-- RECORDS FOR THE EXERCISE follows --

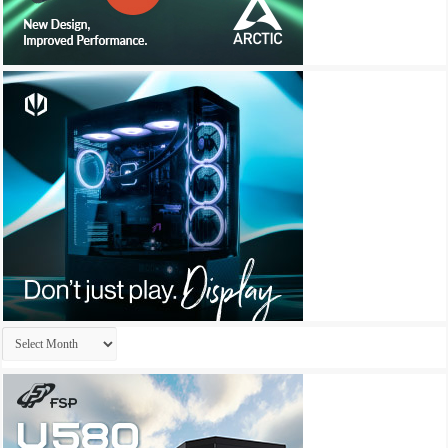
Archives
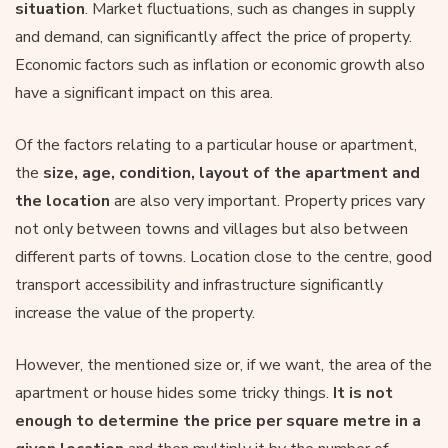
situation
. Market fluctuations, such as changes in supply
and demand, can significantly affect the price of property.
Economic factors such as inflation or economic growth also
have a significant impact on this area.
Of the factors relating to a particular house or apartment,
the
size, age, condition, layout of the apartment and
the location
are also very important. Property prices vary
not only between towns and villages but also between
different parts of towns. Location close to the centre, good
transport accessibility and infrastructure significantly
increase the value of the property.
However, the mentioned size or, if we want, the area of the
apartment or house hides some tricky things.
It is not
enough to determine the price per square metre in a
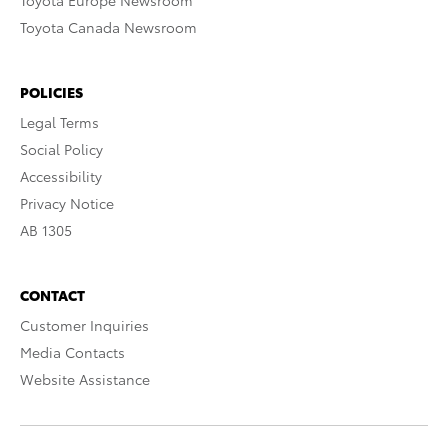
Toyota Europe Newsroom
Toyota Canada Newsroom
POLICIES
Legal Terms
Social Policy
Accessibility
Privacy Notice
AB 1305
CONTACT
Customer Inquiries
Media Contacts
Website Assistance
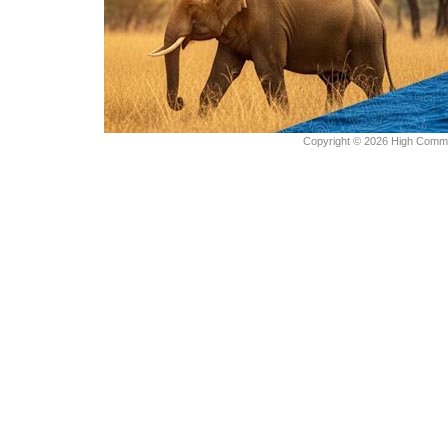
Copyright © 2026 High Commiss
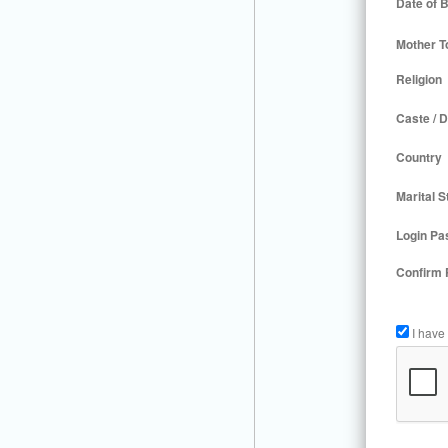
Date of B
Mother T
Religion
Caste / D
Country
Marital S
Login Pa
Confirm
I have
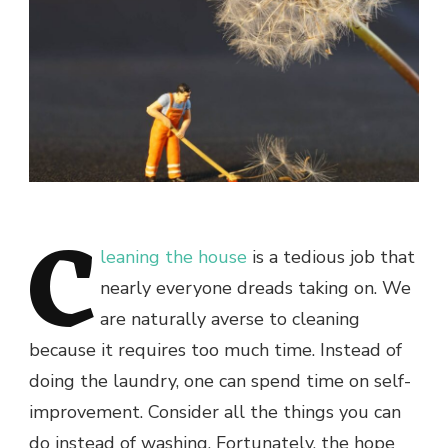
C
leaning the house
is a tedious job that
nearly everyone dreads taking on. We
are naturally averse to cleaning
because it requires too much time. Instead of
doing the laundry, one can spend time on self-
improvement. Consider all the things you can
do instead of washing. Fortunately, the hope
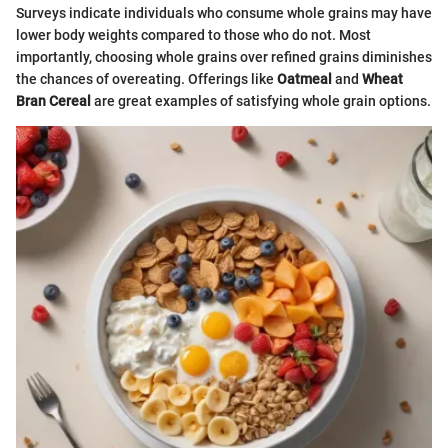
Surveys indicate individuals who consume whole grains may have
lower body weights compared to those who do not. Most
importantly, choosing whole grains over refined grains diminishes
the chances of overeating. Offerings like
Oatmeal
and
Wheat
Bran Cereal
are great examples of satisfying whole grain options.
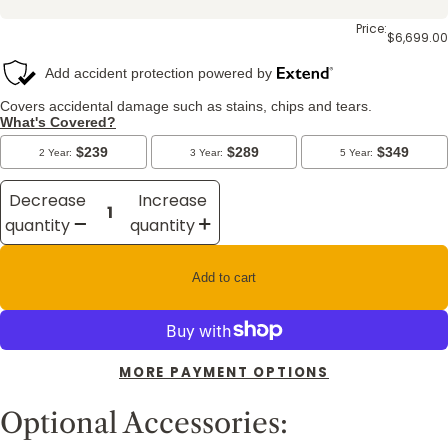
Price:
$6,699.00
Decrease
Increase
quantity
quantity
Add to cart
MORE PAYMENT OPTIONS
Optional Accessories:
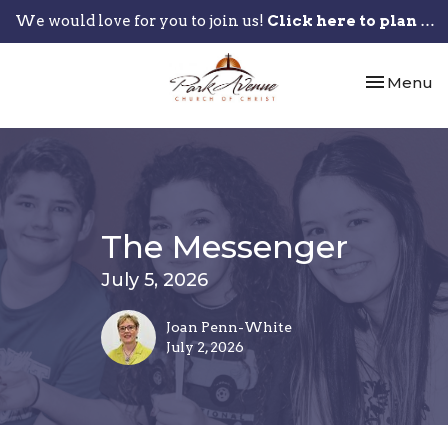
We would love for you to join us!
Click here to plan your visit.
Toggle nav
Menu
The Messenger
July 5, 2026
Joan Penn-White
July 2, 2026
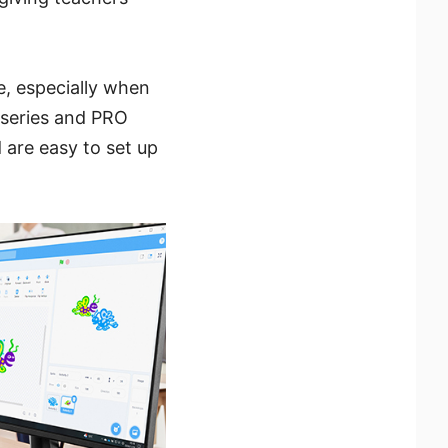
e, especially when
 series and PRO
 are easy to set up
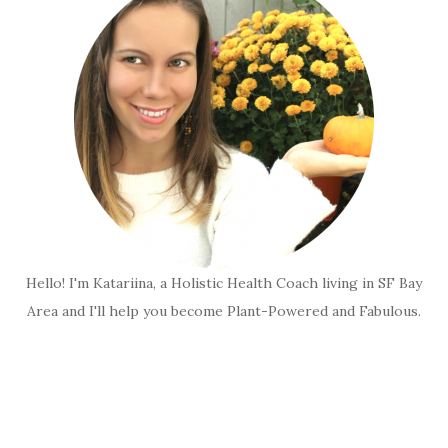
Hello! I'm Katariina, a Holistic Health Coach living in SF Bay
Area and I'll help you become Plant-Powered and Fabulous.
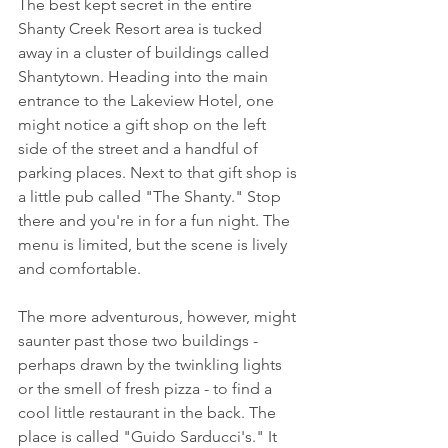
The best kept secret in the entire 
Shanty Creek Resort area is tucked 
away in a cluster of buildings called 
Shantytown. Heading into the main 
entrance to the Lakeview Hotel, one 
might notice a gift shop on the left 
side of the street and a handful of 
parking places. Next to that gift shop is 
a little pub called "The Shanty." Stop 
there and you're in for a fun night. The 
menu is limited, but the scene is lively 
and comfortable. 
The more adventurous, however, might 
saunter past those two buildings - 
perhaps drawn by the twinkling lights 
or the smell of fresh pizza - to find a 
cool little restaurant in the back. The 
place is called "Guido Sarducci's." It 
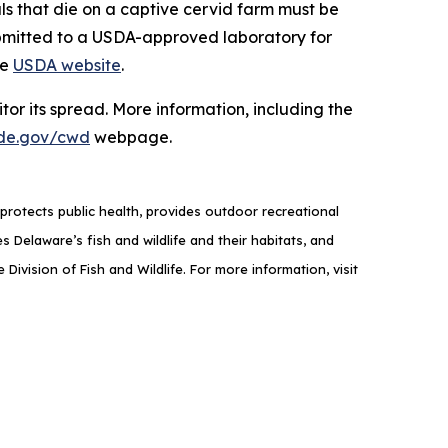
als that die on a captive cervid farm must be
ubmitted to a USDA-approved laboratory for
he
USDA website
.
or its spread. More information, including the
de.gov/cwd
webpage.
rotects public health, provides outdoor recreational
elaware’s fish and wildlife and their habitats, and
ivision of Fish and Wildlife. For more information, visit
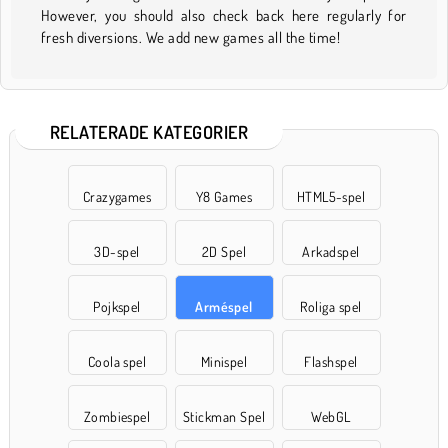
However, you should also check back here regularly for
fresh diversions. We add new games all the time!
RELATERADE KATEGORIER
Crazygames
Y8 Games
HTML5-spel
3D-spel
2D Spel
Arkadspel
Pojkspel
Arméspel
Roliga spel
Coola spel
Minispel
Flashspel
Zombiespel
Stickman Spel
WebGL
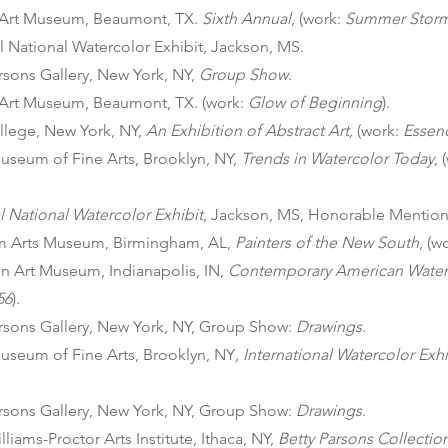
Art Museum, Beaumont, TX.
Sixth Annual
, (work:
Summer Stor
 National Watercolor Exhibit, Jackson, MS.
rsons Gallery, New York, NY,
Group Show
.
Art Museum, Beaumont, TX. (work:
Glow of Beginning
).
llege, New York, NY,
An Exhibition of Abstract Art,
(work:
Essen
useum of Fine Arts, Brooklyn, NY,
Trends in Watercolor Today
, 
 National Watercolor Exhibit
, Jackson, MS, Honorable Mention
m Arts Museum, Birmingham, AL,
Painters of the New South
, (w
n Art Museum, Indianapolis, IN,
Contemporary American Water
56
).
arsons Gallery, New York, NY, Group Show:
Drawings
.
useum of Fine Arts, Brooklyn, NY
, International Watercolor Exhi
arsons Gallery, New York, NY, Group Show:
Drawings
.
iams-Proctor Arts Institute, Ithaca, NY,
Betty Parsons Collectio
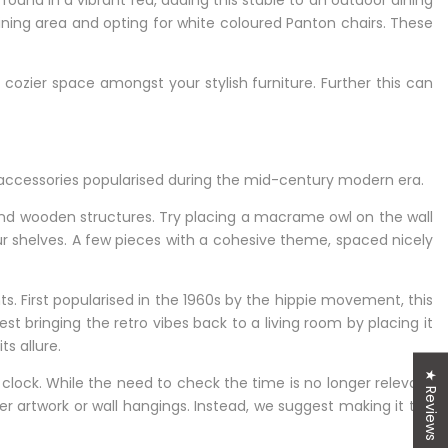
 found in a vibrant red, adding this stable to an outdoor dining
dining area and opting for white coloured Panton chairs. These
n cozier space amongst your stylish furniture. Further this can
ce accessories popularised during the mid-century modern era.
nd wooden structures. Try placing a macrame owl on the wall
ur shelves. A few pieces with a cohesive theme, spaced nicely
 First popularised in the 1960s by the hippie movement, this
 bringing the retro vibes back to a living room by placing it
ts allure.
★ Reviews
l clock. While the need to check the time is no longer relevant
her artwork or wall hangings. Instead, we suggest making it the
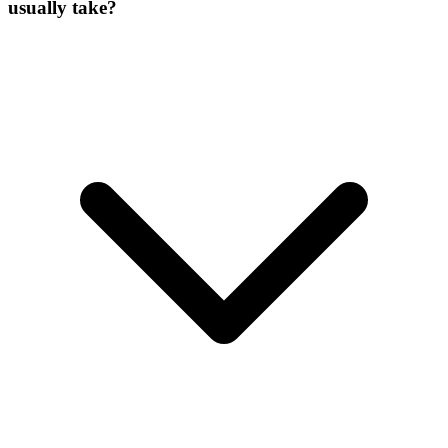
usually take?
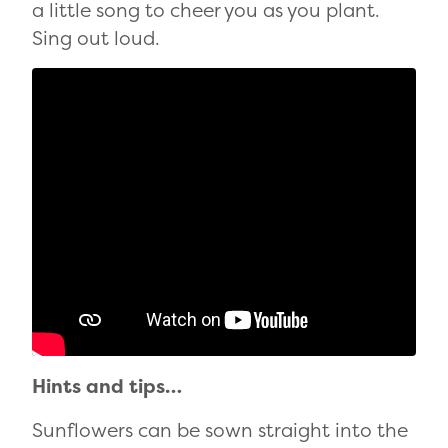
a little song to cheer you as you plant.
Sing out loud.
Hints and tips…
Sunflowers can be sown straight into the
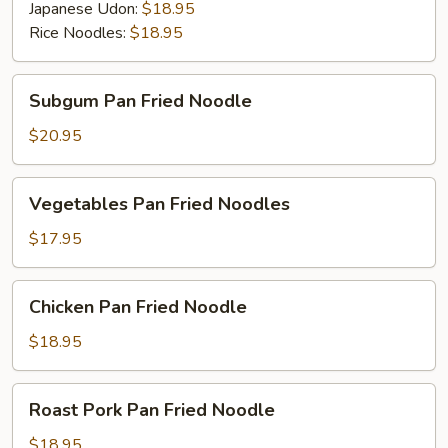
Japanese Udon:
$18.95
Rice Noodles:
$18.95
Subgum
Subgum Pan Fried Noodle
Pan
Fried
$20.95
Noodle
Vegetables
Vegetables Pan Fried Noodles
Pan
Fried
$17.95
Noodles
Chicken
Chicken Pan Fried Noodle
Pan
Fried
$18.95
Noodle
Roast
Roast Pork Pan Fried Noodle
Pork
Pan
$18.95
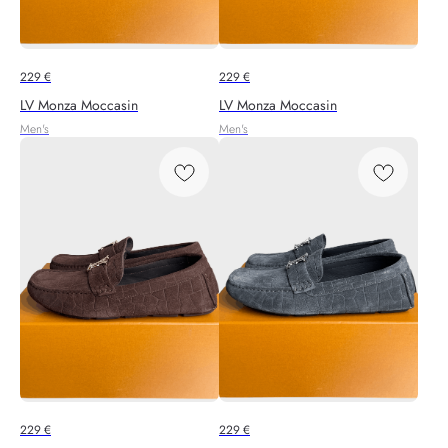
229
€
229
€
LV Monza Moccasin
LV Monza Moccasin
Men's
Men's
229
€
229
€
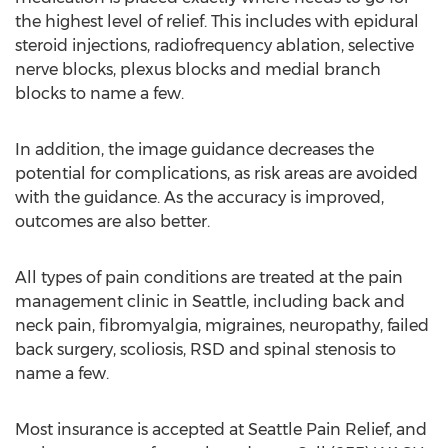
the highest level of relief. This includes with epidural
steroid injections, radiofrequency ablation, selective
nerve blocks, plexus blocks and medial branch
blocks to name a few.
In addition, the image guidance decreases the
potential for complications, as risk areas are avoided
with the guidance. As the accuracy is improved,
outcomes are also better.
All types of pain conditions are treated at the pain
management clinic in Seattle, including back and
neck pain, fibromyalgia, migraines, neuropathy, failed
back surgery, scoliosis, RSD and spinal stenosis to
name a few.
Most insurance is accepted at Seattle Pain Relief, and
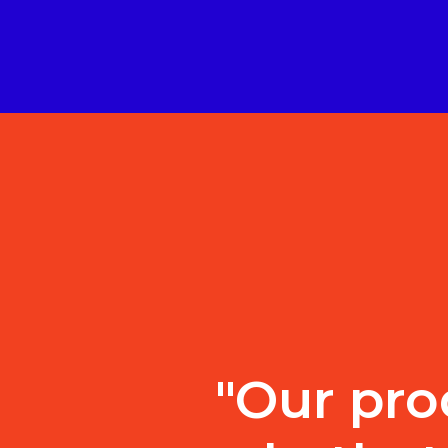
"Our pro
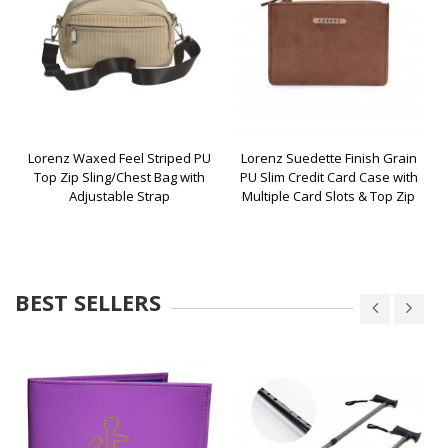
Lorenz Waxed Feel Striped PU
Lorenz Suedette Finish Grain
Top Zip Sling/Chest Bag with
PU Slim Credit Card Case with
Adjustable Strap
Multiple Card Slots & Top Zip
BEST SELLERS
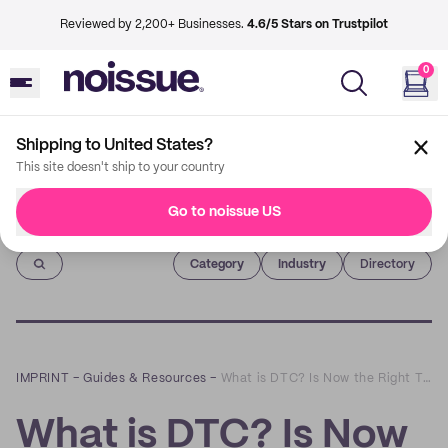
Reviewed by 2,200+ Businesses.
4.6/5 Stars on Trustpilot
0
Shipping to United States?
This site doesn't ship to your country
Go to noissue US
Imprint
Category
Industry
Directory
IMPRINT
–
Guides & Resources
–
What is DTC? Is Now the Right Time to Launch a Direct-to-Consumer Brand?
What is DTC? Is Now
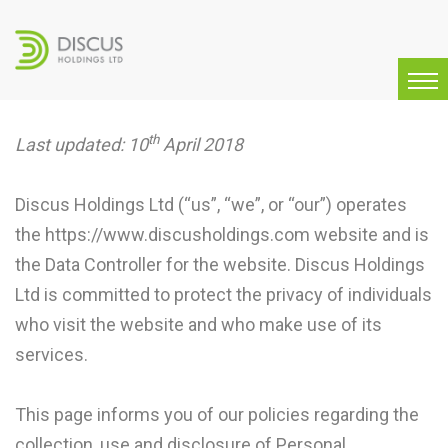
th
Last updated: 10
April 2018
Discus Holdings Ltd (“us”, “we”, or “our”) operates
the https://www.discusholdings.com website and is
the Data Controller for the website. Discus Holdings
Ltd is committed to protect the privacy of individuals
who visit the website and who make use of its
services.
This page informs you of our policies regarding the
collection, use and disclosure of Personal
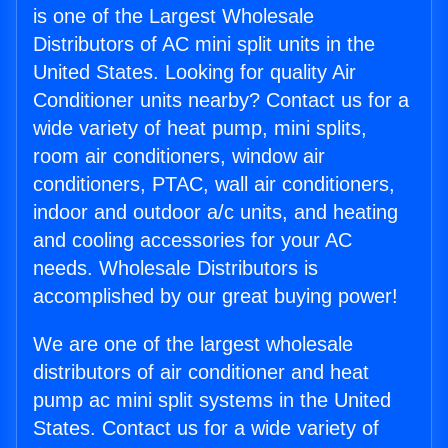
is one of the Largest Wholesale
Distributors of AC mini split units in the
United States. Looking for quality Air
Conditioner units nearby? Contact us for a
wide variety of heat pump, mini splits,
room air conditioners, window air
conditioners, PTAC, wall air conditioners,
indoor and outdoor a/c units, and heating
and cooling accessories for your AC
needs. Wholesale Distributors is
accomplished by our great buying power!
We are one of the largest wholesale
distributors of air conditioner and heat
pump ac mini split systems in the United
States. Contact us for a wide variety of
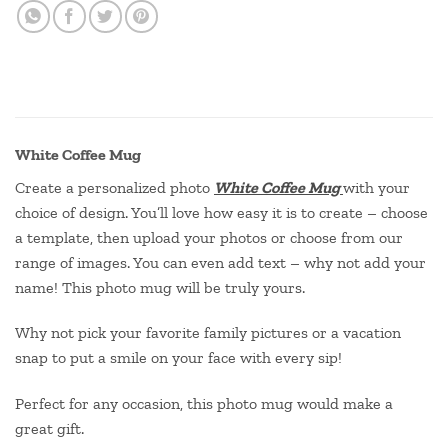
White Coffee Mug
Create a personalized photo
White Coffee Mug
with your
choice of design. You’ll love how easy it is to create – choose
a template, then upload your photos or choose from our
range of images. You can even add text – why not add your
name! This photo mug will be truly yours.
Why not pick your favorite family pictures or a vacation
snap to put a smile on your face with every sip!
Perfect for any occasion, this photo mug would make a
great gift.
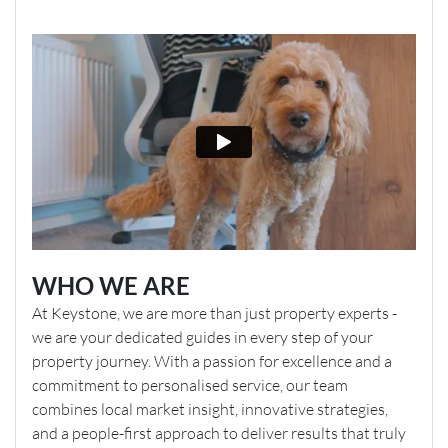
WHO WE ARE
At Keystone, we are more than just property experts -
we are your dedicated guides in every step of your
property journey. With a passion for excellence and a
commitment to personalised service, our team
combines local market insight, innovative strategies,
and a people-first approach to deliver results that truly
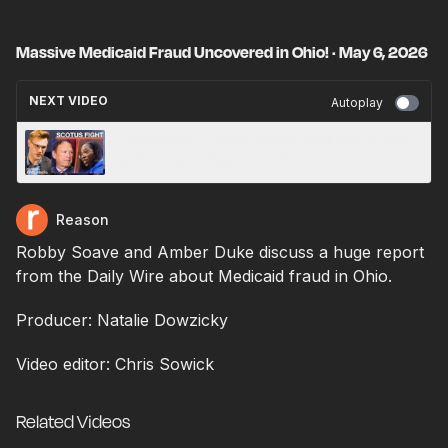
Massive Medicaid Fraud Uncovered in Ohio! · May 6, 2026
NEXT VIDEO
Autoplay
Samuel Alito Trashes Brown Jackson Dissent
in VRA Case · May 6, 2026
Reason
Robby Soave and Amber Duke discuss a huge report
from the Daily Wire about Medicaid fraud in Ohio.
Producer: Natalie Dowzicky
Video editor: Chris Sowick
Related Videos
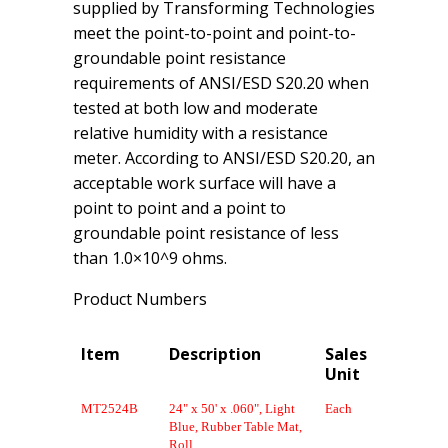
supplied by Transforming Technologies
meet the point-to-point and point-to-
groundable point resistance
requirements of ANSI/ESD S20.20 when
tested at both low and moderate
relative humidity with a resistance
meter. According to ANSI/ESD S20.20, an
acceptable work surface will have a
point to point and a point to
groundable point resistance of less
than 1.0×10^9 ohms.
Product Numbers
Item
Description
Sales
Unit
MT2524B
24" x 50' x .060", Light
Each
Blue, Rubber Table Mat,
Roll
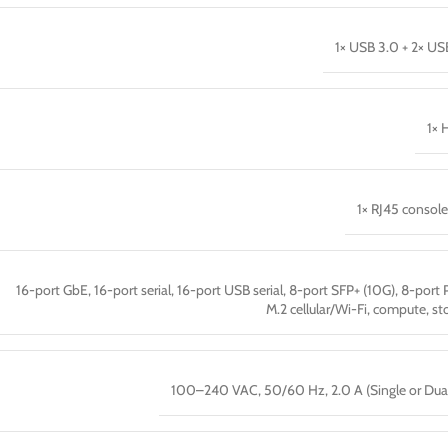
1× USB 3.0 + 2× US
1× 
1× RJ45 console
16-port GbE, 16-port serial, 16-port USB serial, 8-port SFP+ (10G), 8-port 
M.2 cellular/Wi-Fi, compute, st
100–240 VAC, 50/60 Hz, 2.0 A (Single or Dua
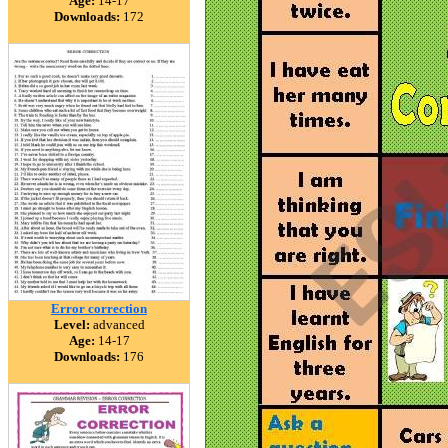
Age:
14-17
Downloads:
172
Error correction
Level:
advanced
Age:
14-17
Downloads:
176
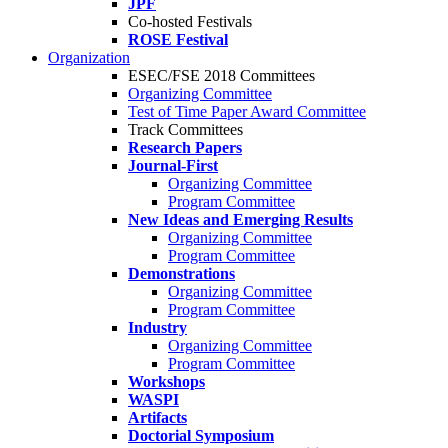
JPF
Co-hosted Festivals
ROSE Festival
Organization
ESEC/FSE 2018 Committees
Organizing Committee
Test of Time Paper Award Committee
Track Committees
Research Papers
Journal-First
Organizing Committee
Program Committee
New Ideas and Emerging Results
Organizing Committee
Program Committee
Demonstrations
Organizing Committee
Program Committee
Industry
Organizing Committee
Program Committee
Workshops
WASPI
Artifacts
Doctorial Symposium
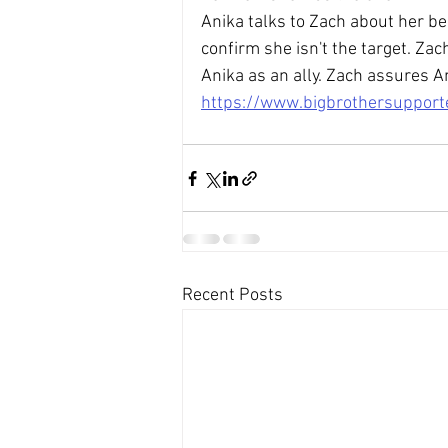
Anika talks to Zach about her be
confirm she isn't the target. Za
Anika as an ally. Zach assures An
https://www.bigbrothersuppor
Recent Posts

-- RECORDS FOR THE EXERCISE concluded --

## WORK TO BE COMPLETED
Which lines of the records contain "things"? Show each of them.

## FINISHED EXERCISE
apartment or house hides some tricky things.
improvement. Consider all the things you can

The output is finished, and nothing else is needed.